Segment Start: DATA FOR REVIEW
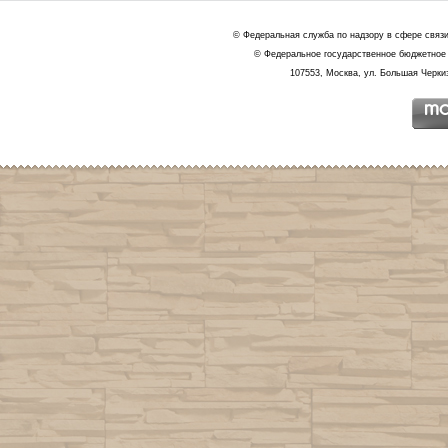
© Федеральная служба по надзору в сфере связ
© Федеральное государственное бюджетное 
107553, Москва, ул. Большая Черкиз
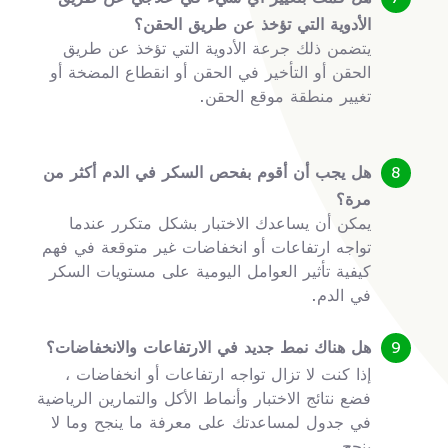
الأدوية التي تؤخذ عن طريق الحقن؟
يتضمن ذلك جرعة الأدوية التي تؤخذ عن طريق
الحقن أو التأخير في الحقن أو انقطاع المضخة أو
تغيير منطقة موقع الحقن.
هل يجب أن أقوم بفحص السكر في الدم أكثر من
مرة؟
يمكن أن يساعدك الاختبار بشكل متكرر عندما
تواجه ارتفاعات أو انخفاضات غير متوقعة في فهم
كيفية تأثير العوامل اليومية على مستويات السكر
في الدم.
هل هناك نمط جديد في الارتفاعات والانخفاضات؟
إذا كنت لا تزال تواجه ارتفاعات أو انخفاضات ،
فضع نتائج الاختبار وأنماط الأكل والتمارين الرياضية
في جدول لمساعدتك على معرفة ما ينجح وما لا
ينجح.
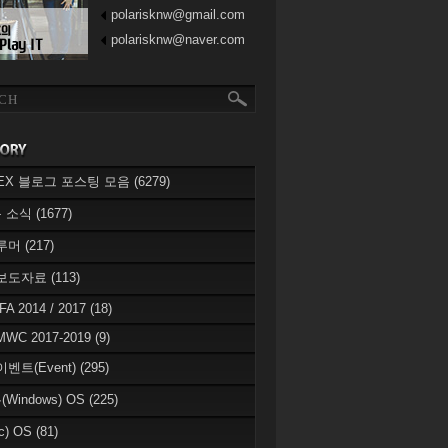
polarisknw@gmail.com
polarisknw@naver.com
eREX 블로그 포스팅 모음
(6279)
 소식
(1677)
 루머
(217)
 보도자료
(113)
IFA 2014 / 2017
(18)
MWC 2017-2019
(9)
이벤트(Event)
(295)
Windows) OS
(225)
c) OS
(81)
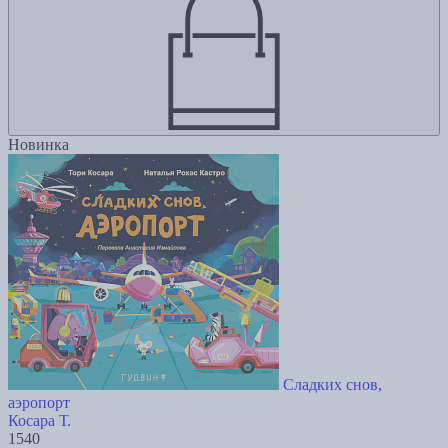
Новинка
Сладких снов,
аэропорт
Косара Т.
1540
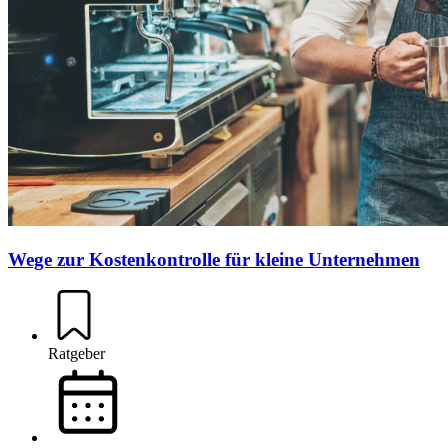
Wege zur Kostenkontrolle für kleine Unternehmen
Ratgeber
Segment End: DATA FOR REVIEW
> [EXERCISE INSTRUCTIONS] With the pictures removed, copy the data above word for word.

> [EXERCISE RESPONSE]
© Федеральная служба по надзору в сфере связ
© Федеральное государственное бюджетное 
107553, Москва, ул. Большая Черкиз
الأدوية التي تؤخذ عن طريق الحقن؟
يتضمن ذلك جرعة الأدوية التي تؤخذ عن طريق
الحقن أو التأخير في الحقن أو انقطاع المضخة أو
تغيير منطقة موقع الحقن.
هل يجب أن أقوم بفحص السكر في الدم أكثر من
مرة؟
يمكن أن يساعدك الاختبار بشكل متكرر عندما
تواجه ارتفاعات أو انخفاضات غير متوقعة في فهم
كيفية تأثير العوامل اليومية على مستويات السكر
في الدم.
هل هناك نمط جديد في الارتفاعات والانخفاضات؟
إذا كنت لا تزال تواجه ارتفاعات أو انخفاضات ،
فضع نتائج الاختبار وأنماط الأكل والتمارين الرياضية
في جدول لمساعدتك على معرفة ما ينجح وما لا
ينجح.
polarisknw@gmail.com
polarisknw@naver.com
eREX 블로그 포스팅 모음
(6279)
 소식
(1677)
 루머
(217)
 보도자료
(113)
IFA 2014 / 2017
(18)
MWC 2017-2019
(9)
이벤트(Event)
(295)
Windows) OS
(225)
c) OS
(81)
Новинка
Сладких снов,
аэропорт
Косара Т.
1540
Wege zur Kostenkontrolle für kleine Unternehmen
Ratgeber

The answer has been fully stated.